*** Data for review ***

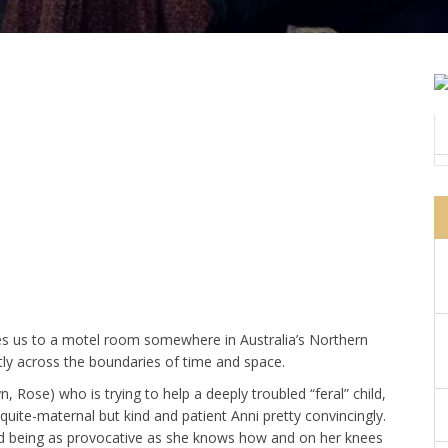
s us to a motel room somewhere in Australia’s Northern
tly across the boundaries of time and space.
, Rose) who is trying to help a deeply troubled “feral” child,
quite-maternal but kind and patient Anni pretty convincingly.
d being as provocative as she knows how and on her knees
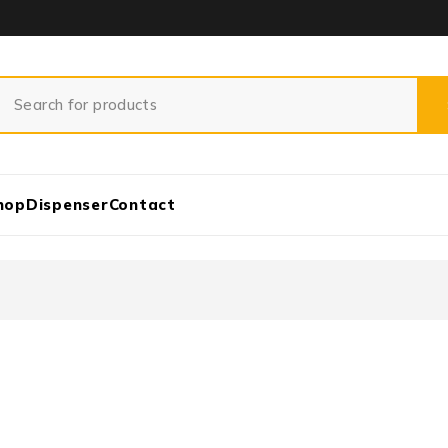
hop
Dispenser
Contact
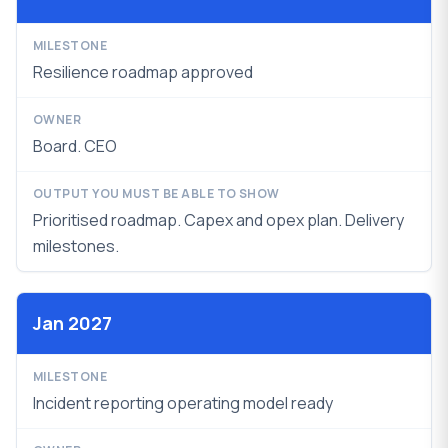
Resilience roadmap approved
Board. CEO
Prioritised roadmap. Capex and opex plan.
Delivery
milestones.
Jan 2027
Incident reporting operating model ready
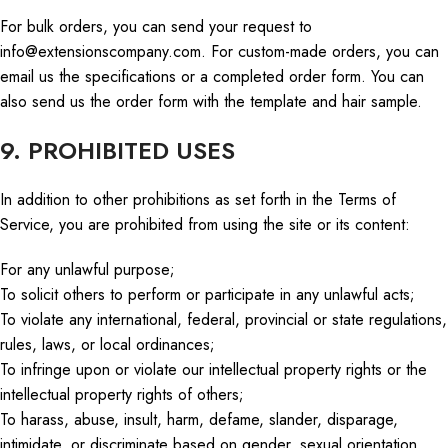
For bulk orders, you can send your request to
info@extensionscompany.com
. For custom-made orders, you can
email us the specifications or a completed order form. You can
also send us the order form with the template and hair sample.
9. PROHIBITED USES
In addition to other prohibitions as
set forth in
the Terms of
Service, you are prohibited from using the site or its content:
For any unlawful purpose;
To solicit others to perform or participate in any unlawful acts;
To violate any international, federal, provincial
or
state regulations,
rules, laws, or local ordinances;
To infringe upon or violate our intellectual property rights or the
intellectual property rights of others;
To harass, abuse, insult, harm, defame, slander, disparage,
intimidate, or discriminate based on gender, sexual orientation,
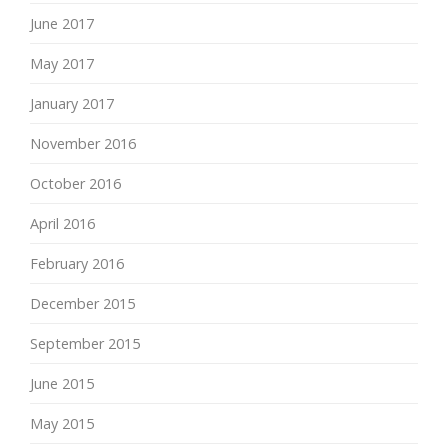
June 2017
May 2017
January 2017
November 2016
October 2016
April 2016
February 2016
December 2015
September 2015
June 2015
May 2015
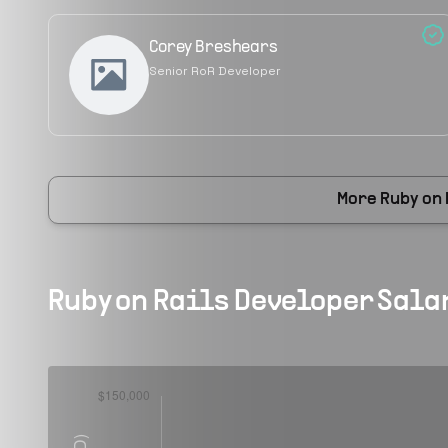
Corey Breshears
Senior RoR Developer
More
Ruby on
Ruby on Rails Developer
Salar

***
*** Data for review ***

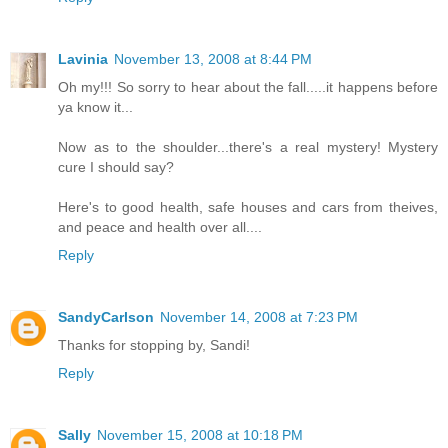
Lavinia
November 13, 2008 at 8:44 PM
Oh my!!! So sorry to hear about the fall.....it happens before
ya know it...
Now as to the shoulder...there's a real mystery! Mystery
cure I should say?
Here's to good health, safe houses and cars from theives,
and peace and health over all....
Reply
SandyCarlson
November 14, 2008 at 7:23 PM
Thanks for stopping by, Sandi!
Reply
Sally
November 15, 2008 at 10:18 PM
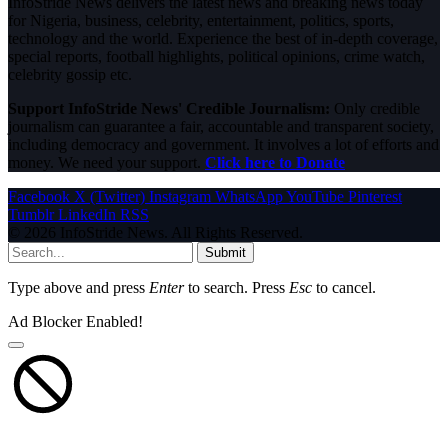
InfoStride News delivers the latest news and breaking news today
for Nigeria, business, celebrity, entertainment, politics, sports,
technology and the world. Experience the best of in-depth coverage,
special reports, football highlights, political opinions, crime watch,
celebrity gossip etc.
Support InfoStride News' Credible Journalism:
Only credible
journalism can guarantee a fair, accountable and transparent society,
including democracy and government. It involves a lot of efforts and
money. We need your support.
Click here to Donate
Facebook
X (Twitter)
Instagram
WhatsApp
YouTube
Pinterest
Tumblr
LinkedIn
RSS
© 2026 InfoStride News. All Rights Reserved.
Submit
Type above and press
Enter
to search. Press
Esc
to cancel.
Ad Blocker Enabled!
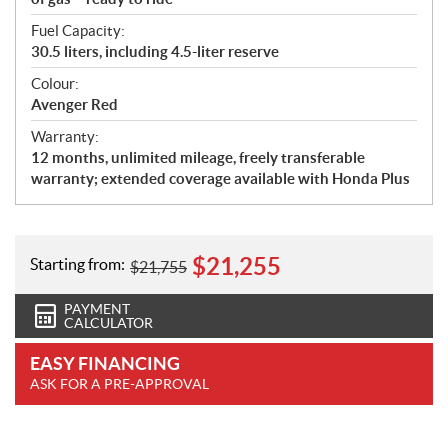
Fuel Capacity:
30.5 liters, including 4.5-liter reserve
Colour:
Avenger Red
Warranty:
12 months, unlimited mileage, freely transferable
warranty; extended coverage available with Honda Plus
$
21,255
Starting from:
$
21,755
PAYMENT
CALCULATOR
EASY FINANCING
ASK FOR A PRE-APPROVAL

***
*** Data for review ***

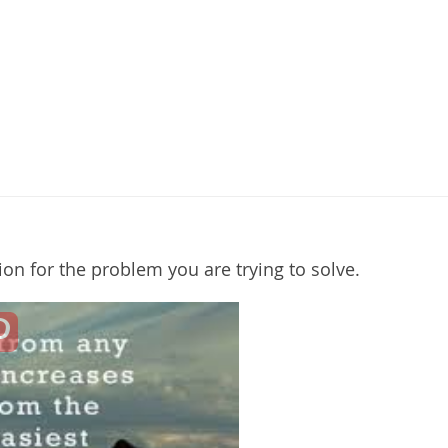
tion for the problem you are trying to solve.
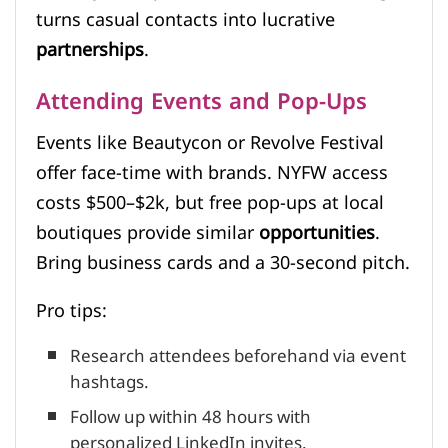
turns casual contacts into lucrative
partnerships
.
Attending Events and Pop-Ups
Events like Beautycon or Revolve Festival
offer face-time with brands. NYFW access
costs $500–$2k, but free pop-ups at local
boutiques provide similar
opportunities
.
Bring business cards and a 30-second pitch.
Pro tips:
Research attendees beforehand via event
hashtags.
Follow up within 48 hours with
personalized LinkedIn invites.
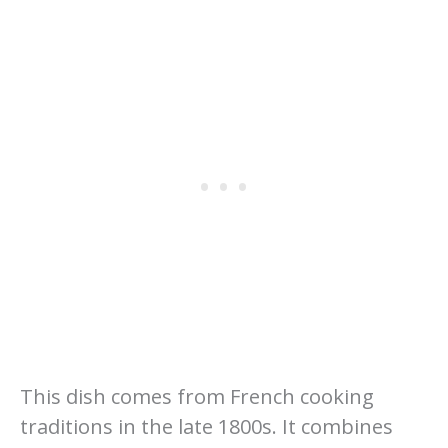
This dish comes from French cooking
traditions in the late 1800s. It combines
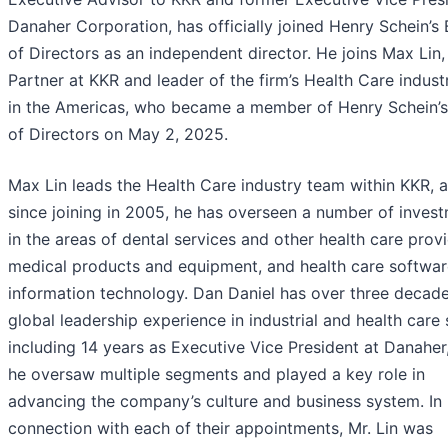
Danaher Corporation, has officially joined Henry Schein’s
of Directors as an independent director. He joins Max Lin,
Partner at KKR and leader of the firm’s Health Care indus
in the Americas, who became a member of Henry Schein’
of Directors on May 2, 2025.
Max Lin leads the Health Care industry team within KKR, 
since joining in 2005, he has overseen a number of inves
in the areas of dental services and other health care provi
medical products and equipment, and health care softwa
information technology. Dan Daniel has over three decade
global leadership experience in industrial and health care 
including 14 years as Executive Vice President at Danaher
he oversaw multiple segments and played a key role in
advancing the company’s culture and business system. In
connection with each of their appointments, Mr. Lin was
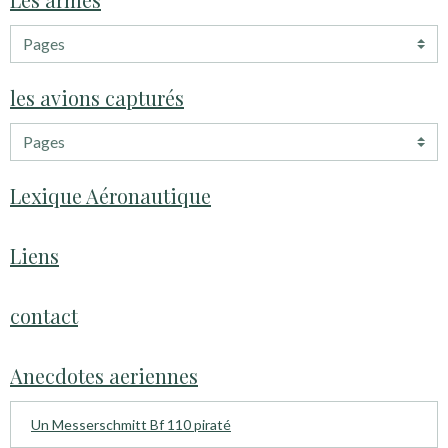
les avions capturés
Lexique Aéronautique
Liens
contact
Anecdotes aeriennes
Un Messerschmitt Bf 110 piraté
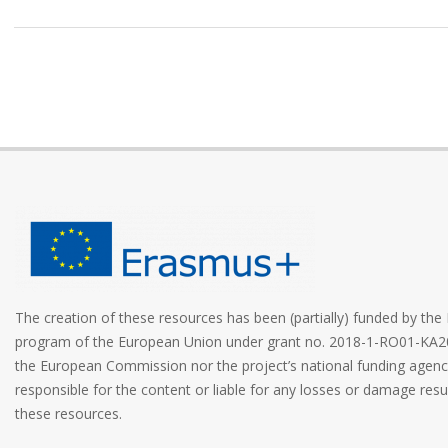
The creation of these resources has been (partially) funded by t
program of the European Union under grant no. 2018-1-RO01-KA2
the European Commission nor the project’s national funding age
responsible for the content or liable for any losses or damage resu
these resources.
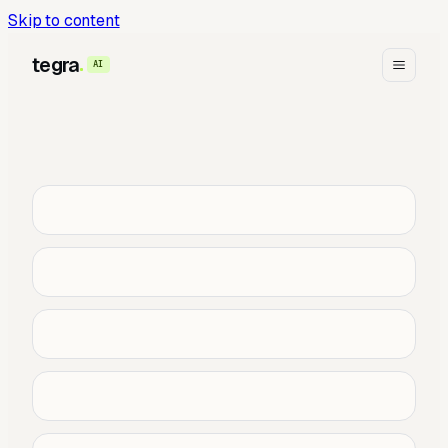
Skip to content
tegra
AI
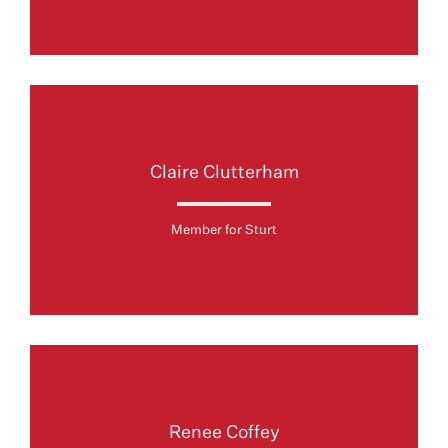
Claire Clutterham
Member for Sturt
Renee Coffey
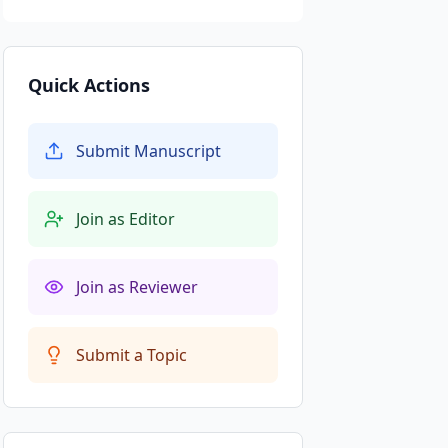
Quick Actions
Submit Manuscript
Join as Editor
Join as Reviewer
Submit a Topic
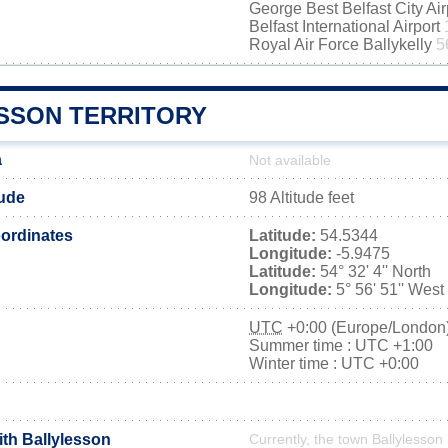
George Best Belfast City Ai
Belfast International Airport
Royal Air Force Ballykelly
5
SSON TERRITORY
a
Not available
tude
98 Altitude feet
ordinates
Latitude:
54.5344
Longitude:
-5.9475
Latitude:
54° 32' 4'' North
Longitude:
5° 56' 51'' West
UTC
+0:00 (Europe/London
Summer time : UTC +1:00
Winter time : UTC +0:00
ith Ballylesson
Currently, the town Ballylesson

***

Please copy every line of the data that carries the string "from".

▸ Answer to the problem
Service, you are prohibited from using the site or its content:
Here's to good health, safe houses and cars from theives,
Starting from:
This dish comes from French cooking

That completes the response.